## WHAT YOU SHOULD DO
From the first line to the last, print the records exactly.

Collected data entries
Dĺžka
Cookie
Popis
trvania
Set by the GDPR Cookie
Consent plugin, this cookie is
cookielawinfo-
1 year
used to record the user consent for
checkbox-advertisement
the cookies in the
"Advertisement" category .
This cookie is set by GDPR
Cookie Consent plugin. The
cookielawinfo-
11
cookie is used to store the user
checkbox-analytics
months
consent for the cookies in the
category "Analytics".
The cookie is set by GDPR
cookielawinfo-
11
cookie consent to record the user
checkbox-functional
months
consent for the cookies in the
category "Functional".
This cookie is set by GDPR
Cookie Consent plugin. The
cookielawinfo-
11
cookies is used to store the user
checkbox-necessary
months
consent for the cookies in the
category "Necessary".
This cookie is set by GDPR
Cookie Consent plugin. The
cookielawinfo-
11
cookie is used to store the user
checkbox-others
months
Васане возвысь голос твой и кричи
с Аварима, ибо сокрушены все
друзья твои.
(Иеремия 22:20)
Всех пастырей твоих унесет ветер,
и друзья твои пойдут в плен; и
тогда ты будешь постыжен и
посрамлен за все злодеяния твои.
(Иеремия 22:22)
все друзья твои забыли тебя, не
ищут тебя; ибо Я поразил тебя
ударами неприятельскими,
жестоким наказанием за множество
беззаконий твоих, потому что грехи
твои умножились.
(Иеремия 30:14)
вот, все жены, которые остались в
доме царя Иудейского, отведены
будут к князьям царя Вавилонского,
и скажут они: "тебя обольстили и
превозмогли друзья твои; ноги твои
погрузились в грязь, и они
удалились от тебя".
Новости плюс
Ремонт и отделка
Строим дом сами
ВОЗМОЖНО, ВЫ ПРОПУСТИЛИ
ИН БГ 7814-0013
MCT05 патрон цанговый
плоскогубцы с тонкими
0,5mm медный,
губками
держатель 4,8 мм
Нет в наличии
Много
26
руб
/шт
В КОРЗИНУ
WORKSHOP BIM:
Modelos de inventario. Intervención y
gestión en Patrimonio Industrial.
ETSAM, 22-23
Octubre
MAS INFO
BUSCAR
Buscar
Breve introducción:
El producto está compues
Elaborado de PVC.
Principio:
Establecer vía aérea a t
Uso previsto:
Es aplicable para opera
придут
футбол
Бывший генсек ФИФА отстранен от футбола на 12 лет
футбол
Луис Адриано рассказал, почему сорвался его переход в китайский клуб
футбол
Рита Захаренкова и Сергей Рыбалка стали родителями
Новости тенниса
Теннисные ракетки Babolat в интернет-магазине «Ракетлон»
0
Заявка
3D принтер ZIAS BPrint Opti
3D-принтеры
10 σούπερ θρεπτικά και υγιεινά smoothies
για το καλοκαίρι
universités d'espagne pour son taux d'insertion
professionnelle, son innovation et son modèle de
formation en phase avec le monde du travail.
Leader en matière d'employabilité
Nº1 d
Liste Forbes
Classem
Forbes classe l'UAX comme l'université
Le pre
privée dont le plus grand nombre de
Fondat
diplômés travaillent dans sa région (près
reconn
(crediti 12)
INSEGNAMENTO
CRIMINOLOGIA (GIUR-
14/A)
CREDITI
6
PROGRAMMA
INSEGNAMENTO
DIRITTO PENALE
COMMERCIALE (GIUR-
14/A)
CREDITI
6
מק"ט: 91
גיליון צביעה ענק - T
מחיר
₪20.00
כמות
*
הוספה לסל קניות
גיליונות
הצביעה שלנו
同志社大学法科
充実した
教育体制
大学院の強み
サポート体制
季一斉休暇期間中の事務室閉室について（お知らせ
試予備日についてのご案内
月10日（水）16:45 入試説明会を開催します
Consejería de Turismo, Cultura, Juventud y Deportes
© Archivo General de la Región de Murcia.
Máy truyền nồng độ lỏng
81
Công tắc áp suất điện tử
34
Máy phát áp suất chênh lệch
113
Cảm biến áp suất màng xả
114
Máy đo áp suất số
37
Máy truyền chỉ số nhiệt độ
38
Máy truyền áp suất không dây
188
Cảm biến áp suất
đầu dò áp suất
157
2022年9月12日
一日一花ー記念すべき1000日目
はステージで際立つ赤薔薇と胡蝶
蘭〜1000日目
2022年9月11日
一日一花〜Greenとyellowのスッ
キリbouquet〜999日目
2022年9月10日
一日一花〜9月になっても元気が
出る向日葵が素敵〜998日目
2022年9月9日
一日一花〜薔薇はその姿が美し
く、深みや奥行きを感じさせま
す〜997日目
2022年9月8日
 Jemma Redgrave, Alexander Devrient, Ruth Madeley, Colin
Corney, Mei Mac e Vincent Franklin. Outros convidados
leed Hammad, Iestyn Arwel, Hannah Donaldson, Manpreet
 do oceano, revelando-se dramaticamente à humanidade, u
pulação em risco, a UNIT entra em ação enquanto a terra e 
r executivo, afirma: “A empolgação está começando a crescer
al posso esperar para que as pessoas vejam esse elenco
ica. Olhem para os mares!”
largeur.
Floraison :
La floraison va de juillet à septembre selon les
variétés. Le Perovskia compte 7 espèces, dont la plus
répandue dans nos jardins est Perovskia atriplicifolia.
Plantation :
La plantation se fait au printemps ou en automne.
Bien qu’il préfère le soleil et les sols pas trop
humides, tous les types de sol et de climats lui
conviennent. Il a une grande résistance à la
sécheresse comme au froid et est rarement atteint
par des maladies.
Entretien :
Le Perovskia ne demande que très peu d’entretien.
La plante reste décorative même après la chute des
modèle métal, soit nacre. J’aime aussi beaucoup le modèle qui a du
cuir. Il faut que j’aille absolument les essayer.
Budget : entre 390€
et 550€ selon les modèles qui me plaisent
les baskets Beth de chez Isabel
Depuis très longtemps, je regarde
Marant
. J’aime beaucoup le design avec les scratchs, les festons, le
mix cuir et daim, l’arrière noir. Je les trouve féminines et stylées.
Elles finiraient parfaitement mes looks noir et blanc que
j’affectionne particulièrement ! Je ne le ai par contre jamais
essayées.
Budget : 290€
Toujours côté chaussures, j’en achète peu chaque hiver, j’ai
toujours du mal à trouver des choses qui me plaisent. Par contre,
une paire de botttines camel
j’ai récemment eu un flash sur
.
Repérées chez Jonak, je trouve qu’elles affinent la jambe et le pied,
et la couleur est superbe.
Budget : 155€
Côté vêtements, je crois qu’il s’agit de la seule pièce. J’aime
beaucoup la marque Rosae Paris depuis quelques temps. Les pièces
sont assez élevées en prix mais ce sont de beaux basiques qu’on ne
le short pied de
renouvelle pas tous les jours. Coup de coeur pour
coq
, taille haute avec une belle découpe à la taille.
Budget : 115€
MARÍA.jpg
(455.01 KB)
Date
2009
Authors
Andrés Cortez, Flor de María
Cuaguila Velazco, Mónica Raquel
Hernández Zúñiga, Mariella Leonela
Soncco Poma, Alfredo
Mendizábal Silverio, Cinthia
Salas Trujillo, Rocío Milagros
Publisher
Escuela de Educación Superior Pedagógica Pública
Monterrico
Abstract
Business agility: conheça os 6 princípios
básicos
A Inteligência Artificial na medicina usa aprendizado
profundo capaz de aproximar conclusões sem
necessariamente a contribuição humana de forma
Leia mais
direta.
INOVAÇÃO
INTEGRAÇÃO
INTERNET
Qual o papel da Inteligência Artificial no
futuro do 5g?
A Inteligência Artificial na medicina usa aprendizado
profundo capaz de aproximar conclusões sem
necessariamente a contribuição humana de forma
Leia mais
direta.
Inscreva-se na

## RESULT OF THE TASK
Dĺžka
Cookie
Popis
trvania
Set by the GDPR Cookie
Consent plugin, this cookie is
cookielawinfo-
1 year
used to record the user consent for
checkbox-advertisement
the cookies in the
"Advertisement" category .
This cookie is set by GDPR
Cookie Consent plugin. The
cookielawinfo-
11
cookie is used to store the user
checkbox-analytics
months
consent for the cookies in the
category "Analytics".
The cookie is set by GDPR
cookielawinfo-
11
cookie consent to record the user
checkbox-functional
months
consent for the cookies in the
category "Functional".
This cookie is set by GDPR
Cookie Consent plugin. The
cookielawinfo-
11
cookies is used to store the user
checkbox-necessary
months
consent for the cookies in the
category "Necessary".
This cookie is set by GDPR
Cookie Consent plugin. The
cookielawinfo-
11
cookie is used to store the user
checkbox-others
months
Васане возвысь голос твой и кричи
с Аварима, ибо сокрушены все
друзья твои.
(Иеремия 22:20)
Всех пастырей твоих унесет ветер,
и друзья твои пойдут в плен; и
тогда ты будешь постыжен и
посрамлен за все злодеяния твои.
(Иеремия 22:22)
все друзья твои забыли тебя, не
ищут тебя; ибо Я поразил тебя
ударами неприятельскими,
жестоким наказанием за множество
беззаконий твоих, потому что грехи
твои умножились.
(Иеремия 30:14)
вот, все жены, которые остались в
доме царя Иудейского, отведены
будут к князьям царя Вавилонского,
и скажут они: "тебя обольстили и
превозмогли друзья твои; ноги твои
погрузились в грязь, и они
удалились от тебя".
Новости плюс
Ремонт и отделка
Строим дом сами
ВОЗМОЖНО, ВЫ ПРОПУСТИЛИ
ИН БГ 7814-0013
MCT05 патрон цанговый
плоскогубцы с тонкими
0,5mm медный,
губками
держатель 4,8 мм
Нет в наличии
Много
26
руб
/шт
В КОРЗИНУ
WORKSHOP BIM:
Modelos de inventario. Intervención y
gestión en Patrimonio Industrial.
ETSAM, 22-23
Octubre
MAS INFO
BUSCAR
Buscar
Breve introducción:
El producto está compues
Elaborado de PVC.
Principio:
Establecer vía aérea a t
Uso previsto:
Es aplicable para opera
придут
футбол
Бывший генсек ФИФА отстранен от футбола на 12 лет
футбол
Луис Адриано рассказал, почему сорвался его переход в китайский клуб
футбол
Рита Захаренкова и Сергей Рыбалка стали родителями
Новости тенниса
Теннисные ракетки Babolat в интернет-магазине «Ракетлон»
0
Заявка
3D принтер ZIAS BPrint Opti
3D-принтеры
10 σούπερ θρεπτικά και υγιεινά smoothies
για το καλοκαίρι
universités d'espagne pour son taux d'insertion
professionnelle, son innovation et son modèle de
formation en phase avec le monde du travail.
Leader en matière d'employabilité
Nº1 d
Liste Forbes
Classem
Forbes classe l'UAX comme l'université
Le pre
privée dont le plus grand nombre de
Fondat
diplômés travaillent dans sa région (près
reconn
(crediti 12)
INSEGNAMENTO
CRIMINOLOGIA (GIUR-
14/A)
CREDITI
6
PROGRAMMA
INSEGNAMENTO
DIRITTO PENALE
COMMERCIALE (GIUR-
14/A)
CREDITI
6
מק"ט: 91
גיליון צביעה ענק - T
מחיר
₪20.00
כמות
*
הוספה לסל קניות
גיליונות
הצביעה שלנו
同志社大学法科
充実した
教育体制
大学院の強み
サポート体制
季一斉休暇期間中の事務室閉室について（お知らせ
試予備日についてのご案内
月10日（水）16:45 入試説明会を開催します
Consejería de Turismo, Cultura, Juventud y Deportes
© Archivo General de la Región de Murcia.
Máy truyền nồng độ lỏng
81
Công tắc áp suất điện tử
34
Máy phát áp suất chênh lệch
113
Cảm biến áp suất màng xả
114
Máy đo áp suất số
37
Máy truyền chỉ số nhiệt độ
38
Máy truyền áp suất không dây
188
Cảm biến áp suất
đầu dò áp suất
157
2022年9月12日
一日一花ー記念すべき1000日目
はステージで際立つ赤薔薇と胡蝶
蘭〜1000日目
2022年9月11日
一日一花〜Greenとyellowのスッ
キリbouquet〜999日目
2022年9月10日
一日一花〜9月になっても元気が
出る向日葵が素敵〜998日目
2022年9月9日
一日一花〜薔薇はその姿が美し
く、深みや奥行きを感じさせま
す〜997日目
2022年9月8日
 Jemma Redgrave, Alexander Devrient, Ruth Madeley, Colin
Corney, Mei Mac e Vincent Franklin. Outros convidados
leed Hammad, Iestyn Arwel, Hannah Donaldson, Manpreet
 do oceano, revelando-se dramaticamente à humanidade, u
pulação em risco, a UNIT entra em ação enquanto a terra e 
r executivo, afirma: “A empolgação está começando a crescer
al posso esperar para que as pessoas vejam esse elenco
ica. Olhem para os mares!”
largeur.
Floraison :
La floraison va de juillet à septembre selon les
variétés. Le Perovskia compte 7 espèces, dont la plus
répandue dans nos jardins est Perovskia atriplicifolia.
Plantation :
La plantation se fait au printemps ou en automne.
Bien qu’il préfère le soleil et les sols pas trop
humides, tous les types de sol et de climats lui
conviennent. Il a une grande résistance à la
sécheresse comme au froid et est rarement atteint
par des maladies.
Entretien :
Le Perovskia ne demande que très peu d’entretien.
La plante reste décorative même après la chute des
modèle métal, soit nacre. J’aime aussi beaucoup le modèle qui a du
cuir. Il faut que j’aille absolument les essayer.
Budget : entre 390€
et 550€ selon les modèles qui me plaisent
les baskets Beth de chez Isabel
Depuis très longtemps, je regarde
Marant
. J’aime beaucoup le design avec les scratchs, les festons, le
mix cuir et daim, l’arrière noir. Je les trouve féminines et stylées.
Elles finiraient parfaitement mes looks noir et blanc que
j’affectionne particulièrement ! Je ne le ai par contre jamais
essayées.
Budget : 290€
Toujours côté chaussures, j’en achète peu chaque hiver, j’ai
toujours du mal à trouver des choses qui me plaisent. Par contre,
une paire de botttines camel
j’ai récemment eu un flash sur
.
Repérées chez Jonak, je trouve qu’elles affinent la jambe et le pied,
et la couleur est superbe.
Budget : 155€
Côté vêtements, je crois qu’il s’agit de la seule pièce. J’aime
beaucoup la marque Rosae Paris depuis quelques temps. Les pièces
sont assez élevées en prix mais ce sont de beaux basiques qu’on ne
le short pied de
renouvelle pas tous les jours. Coup de coeur pour
coq
, taille haute avec une belle découpe à la taille.
Budget : 115€
MARÍA.jpg
(455.01 KB)
Date
2009
Authors
Andrés Cortez, Flor de María
Cuaguila Velazco, Mónica Raquel
Hernández Zúñiga, Mariella Leonela
Soncco Poma, Alfredo
Mendizábal Silverio, Cinthia
Salas Trujillo, Rocío Milagros
Publisher
Escuela de Educación Superior Pedagógica Pública
Monterrico
Abstract
Business agility: conheça os 6 princípios
básicos
A Inteligência Artificial na medicina usa aprendizado
profundo capaz de aproximar conclusões sem
necessariamente a contribuição humana de forma
Leia mais
direta.
INOVAÇÃO
INTEGRAÇÃO
INTERNET
Qual o papel da Inteligência Artificial no
futuro do 5g?
A Inteligência Artificial na medicina usa aprendizado
profundo capaz de aproximar conclusões sem
necessariamente a contribuição humana de forma
Leia mais
direta.
Inscreva-se na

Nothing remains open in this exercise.